Tuesday, November 8, 2011

Class Differences in the Chicago experience reflecting Gilded Age transformation

One aspect of the Chicago experience that reflects the Gilded Age transformation is the expanding existence of various class differences. Class differences were found throughout the country, especially in big cities, during the Gilded Age. The gap between the poor and wealthy grew during the Gilded Age and this is notable when discussing class differences. The class differences caused much turmoil with uprisings and discontent felt by many during the Gilded Age. The negative feelings of the underprivileged people came out in various actions such as strikes, riots, and crime.
As discussed in, The Devil in the White City, workers struck at various points during the construction of the World’s Fair of 1893 in Chicago but Burnham didn’t mind too much. There were other eager workers who weren’t organized with unions who could replace these “troublesome” workers. Some of these working-class people were unhappy with their working conditions and the low pay that their wealthy bosses afforded for them. These were vital concerns that they hoped to get resolved or at least improved through striking.
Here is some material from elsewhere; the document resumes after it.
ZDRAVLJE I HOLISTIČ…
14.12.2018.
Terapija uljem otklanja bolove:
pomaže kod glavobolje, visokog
Class discrepancies were demonstrated at the World’s Fair of 1893. For example, the “Midway” portion of the World’s Columbian Exposition of 1893 featured a, “…contrast between ‘manly civilization’ and savagery…” (Gilded Age, 211). Various ethnic groups from around the world were “brought in” to live in “villages” like the ones of their home countries for Americans to view and learn about. Algerians and Egyptians were examples of people on exhibit. These people were viewed as "lower" and could not ever elevate themselves to the upper echelons of society.
The “Midway’s” legacy of the Columbian Exposition can be realized in, “Like Coney Island, the Wild West show, the circus, vaudeville, and minstrel shows, dime novels, popular music, and sports, it [the Midway] illustrated the Gilded Age preoccupation with race, particularly with the alleged inferiority of African Americans.” (Gilded Age, 205)
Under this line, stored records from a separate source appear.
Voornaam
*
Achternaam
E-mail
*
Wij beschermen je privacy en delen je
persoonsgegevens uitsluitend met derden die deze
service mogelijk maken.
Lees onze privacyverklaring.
Class disparages were the source of crime in Chicago and other big cities during the Gilded Age. Poor youth sometimes stole food and other necessary items for survival because they did not have the money to buy it as they lived in poverty. In contrast, extravagant menus, showcased in Larson’s The Devil in the White City, were served at the meals of the Fair’s “bosses.” The filthy conditions of Chicago’s poorer areas spread disease, often times water-born, easily. Also, the carcasses of animals were left in the streets and wound up in the area near where the city’s in-take water supply existed! Reformers did try to combat these class disparages through advocating for better living conditions for the poor.
Moreover, some aspects of Gilded Age entertainment provided for the enjoyment of wealthy people and some for the poor. Not all entertainment was meant for everyone and this offers another example of class differences being widened. For example, upper-class people attended the opera, rode the “Ferris Wheel” at the World’s Columbian Exposition, and sat in the nicer areas of theaters. On the other end of the class spectrum, the working-class enjoyed fighting sports such as boxing and animal fighting. They also attended minstrel shows in urban areas. Many immigrants could relate to immigrant stories/struggles portrayed in some of the acts of vaudeville.